Amélie Lallemand a réalisé une gamme de t-shirts bien particuliers, ornés d'une capture d'écran de vidéo pornographique et de broderies en guise de chastes cache-sexes. Il fallait tout de même qu'on en sache un peu plus.

Amélie peut être fière de son boulot (Crédit image : Théo Chapuis)

Lorsqu'on a rencontré Amélie Lallemand au Pitchfork Festival 2013, elle faisait figure d'Ovni parmi les exposants. Au milieu des stands de nail art, de coiffure, de marques de fringues ("à la fois street et pointu, tu vois"), on découvrait les créations osées de cette jeune artiste. Des t-shirts et des tote bags frappés d'une capture d'écran de vidéo pornographique... sur laquelle les organes génitaux étaient cachés par des broderies finement exécutées au crochet. Elle appelle d'ailleurs ces dernières ses "petites fleurs".

Une rencontre ultérieure avec la jeune artiste s'imposait. C'est dans sa propre chambre qu'elle nous accueille, là où elle travaille. Sans doute l'habitude de travailler seule : quelques années d'études de mathématiques l'auront convaincu qu'elle n'était pas faite pour cela et qu'oeuvre chez soi, finalement, a du bon.
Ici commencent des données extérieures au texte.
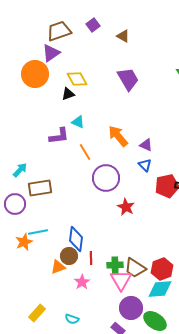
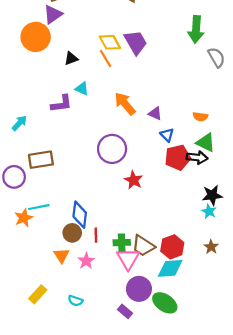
yellow diamond: (77, 79) -> (110, 42), moved
orange line: (85, 152) -> (106, 58), moved
blue triangle: (145, 165) -> (167, 135), moved
cyan arrow: (20, 170) -> (19, 123), moved
orange triangle: (58, 267) -> (61, 255), moved, turned -42

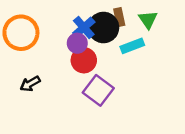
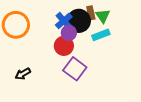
green triangle: (148, 20) -> (103, 16), moved
purple circle: (77, 43) -> (69, 33), moved
black arrow: (30, 84) -> (23, 74), moved

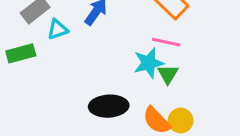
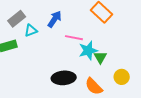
pink line: (166, 42) -> (74, 38), moved
yellow circle: (181, 120) -> (122, 77), moved

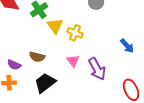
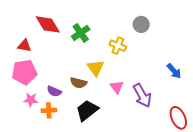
yellow triangle: (55, 26) -> (96, 68), moved
yellow cross: (75, 33) -> (118, 46), moved

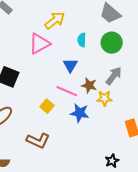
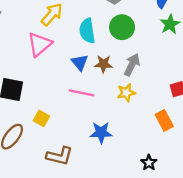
cyan semicircle: (82, 40) -> (87, 31), size x1.5
brown star: (89, 85) -> (103, 64), moved
yellow square: (47, 106) -> (41, 118), moved
blue star: (80, 113) -> (101, 133), moved

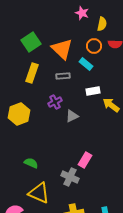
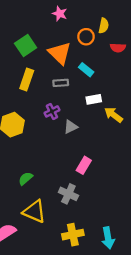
pink star: (82, 13) -> (60, 14), moved
orange circle: (94, 46) -> (86, 37), moved
pink rectangle: (85, 160) -> (84, 165), moved
green semicircle: (31, 163) -> (26, 179), turned -64

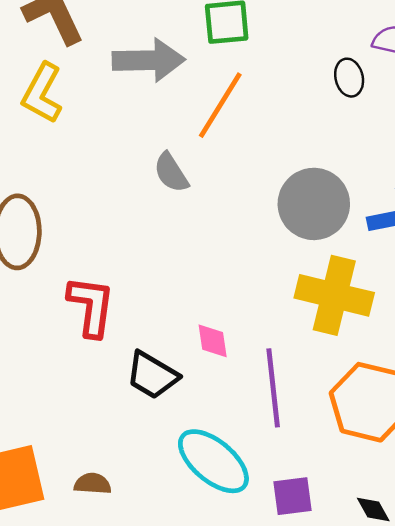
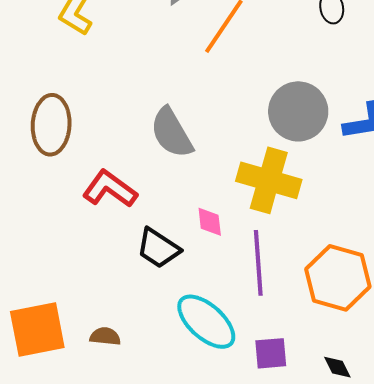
gray semicircle: (171, 173) -> (172, 133), moved, size x1.5
yellow cross: (334, 295) -> (269, 180), moved
red L-shape: (91, 306) -> (110, 189), turned -64

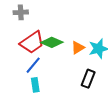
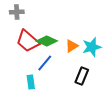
red trapezoid: (32, 42) -> (28, 41), turned 75
blue line: (33, 65) -> (45, 63), moved

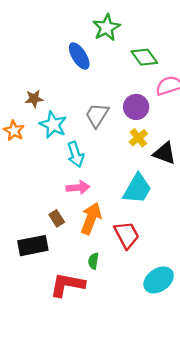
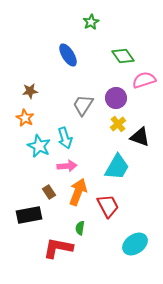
green star: (106, 28) -> (91, 22), moved, size x0.7
cyan star: (53, 125) -> (39, 146), moved
orange star: (14, 131) -> (25, 118), moved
"Question de confort". Après ses déboires scientifiques, Amélie s'oriente vers une carrière artistique et intègre les Beaux-Arts de Rueil-Malmaison. Même si elle avait déjà une intuition artistique, elle raconte :

C'est là-bas que je me suis ouverte à l'art contemporain et que j'ai mieux compris ses enjeux.

La vie d'artiste, quoi

Peu habituée à l'exercice de l'interview, elle hésite quand elle évoque son parcours, parsemé de choix qui l'ont obligé à ralentir un peu là où d'autres filent tout droit : "J'aimerais bien pouvoir dire que j'ai 25 ans...". Le scénario n'est pas nouveau : elle fait partie de ces artistes qui ont eu "pas mal de petits boulots". Elle se souvient avoir "bossé dans une galerie, des restaurants, une boutique, j'ai été assistante de direction, assistante commerciale et je travaillais mes projets à côté".

Les "fleurs" d'Amélie qu'elle coud sur ses t-shirts (Crédit image : Théo Chapuis)

Aujourd'hui, Amélie Lallemand a déposé sa marque pour sortir ses propres produits et est désormais auto-entrepreneur. Ce qui n'était pas vraiment naturel pour elle : "En tant qu'artiste, tu fais des travaux et après il faut les vendre. Mais ce n'est pas quelque chose qu'on t'apprend aux Beaux-Arts : comment se vendre, où se vendre..." regrette-t-elle.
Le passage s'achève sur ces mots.